Étant donné que «Friend» est devenu une option que vous appuyez sur votre téléphone, la distance entre la célébrité et le fan est devenue moins à l'aise. Dans son premier long métrage, Se radierL'écrivain-réalisateur hollywoodien Alex Russell explore une vieille dynamique turbocompressée par la technologie et ses illusions d'accès et d'intimité.

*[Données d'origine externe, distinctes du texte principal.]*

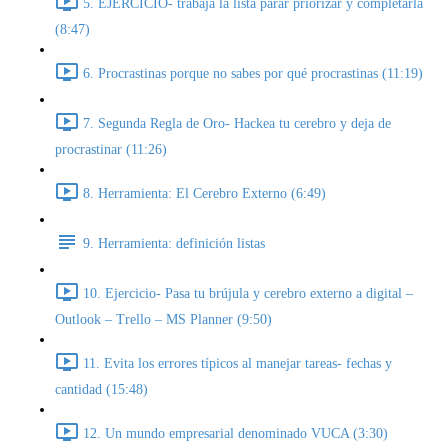
5. EJERCICIO- trabaja la lista parar priorizar y completarla
(8:47)
6. Procrastinas porque no sabes por qué procrastinas (11:19)
7. Segunda Regla de Oro- Hackea tu cerebro y deja de
procrastinar (11:26)
8. Herramienta: El Cerebro Externo (6:49)
9. Herramienta: definición listas
10. Ejercicio- Pasa tu brújula y cerebro externo a digital –
Outlook – Trello – MS Planner (9:50)
11. Evita los errores típicos al manejar tareas- fechas y
cantidad (15:48)
12. Un mundo empresarial denominado VUCA (3:30)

«J'essayais d'écrire un film qui était Presque célèbre pour la première moitié et puis Nightcrawler pour le second. Je me suis retrouvé avec plus d'un mariage tonal des deux », dit-il. En 2014, en 2014 NightcrawlerJake Gyllenhaal joue un limon qui vend des images d'accidents de voiture à une chaîne d'information. Russell cite également 2013 Coup de fouetdans lequel un jeune batteur est implacablement poussé par son professeur de musique sadique: «Deux personnes, sans relâche, l'une voulant l'approbation de l'autre».

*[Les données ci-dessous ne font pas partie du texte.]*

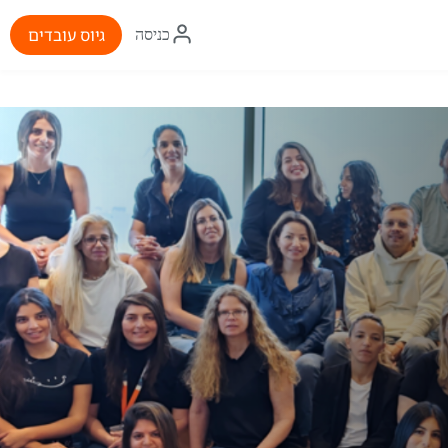
איקון
גיוס עובדים
כניסה
התחברות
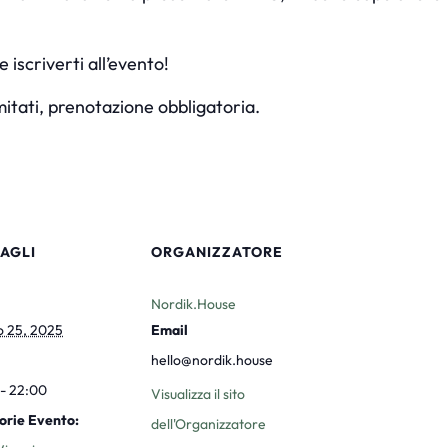
 iscriverti all’evento!
mitati, prenotazione obbligatoria.
AGLI
ORGANIZZATORE
Nordik.House
o 25, 2025
Email
hello@nordik.house
- 22:00
Visualizza il sito
orie Evento:
dell'Organizzatore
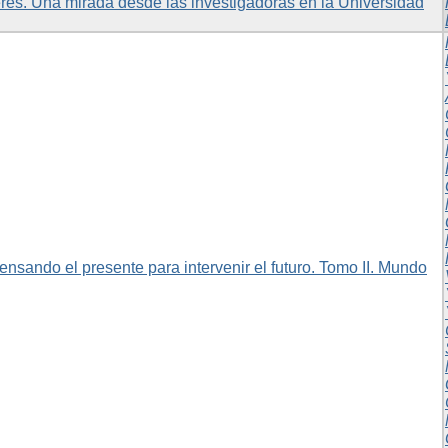
res. Una mirada desde las investigadoras en la Universidad
nsando el presente para intervenir el futuro. Tomo II. Mundo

Archie Madekwe, à gauche, et Théodore Pellerin dans Lurker.Crédit: FÂCHERIE

Se radierLa dynamique dérangée se joue lorsque Matty, un drone de la mode, s'insinue sur l'orbite de la pop star de la montée en pop. Matty est joué par la star canadienne émergente Theodore Pellerin (Garçon effacé, Alors qu'Archie a fait en sorte que sa victime involontaire soit une victime absurde, la flatterie de Matty est récompensée par un rôle de documentariste judiciaire. Alors qu'il sauve chaque interaction dans le berceau d'Oliver sur son disque dur, Power change rapidement.

«C'est tellement universel», explique Russell. «Les gens parlent beaucoup de la dynamique de la renommée, mais avant d'avoir des idées sur le monde de la musique, j'y pensais dans (le contexte du lycée. Les garçons cliquent, et puis il y en a un que vous savez juste avoir le pouvoir…

« Soit c'est leur charisme ou leur confiance, ou souvent c'est juste la détermination de quelqu'un sur ce qu'il faut faire cette nuit-là qui les transforme en chef de facto, et puis tout d'un coup, les gens sont en compétition pour les autres endroits. »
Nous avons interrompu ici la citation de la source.